Exercise brief
Please restate each entry that appears below word for word, without its pictures.

Given data
━━━━━━━━━━
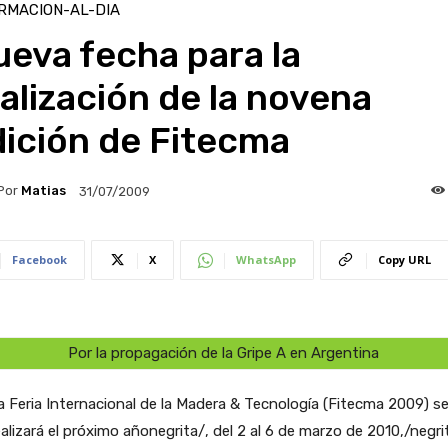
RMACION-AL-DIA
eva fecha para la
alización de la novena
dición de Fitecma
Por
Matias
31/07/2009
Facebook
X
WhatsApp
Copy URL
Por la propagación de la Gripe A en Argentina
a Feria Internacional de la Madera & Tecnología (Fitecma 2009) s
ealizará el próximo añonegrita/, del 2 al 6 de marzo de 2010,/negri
━━━━━━━━━━
Result
RMACION-AL-DIA
eva fecha para la
alización de la novena
dición de Fitecma
Por
Matias
31/07/2009
Facebook
X
WhatsApp
Copy URL
Por la propagación de la Gripe A en Argentina
a Feria Internacional de la Madera & Tecnología (Fitecma 2009) s
ealizará el próximo añonegrita/, del 2 al 6 de marzo de 2010,/negri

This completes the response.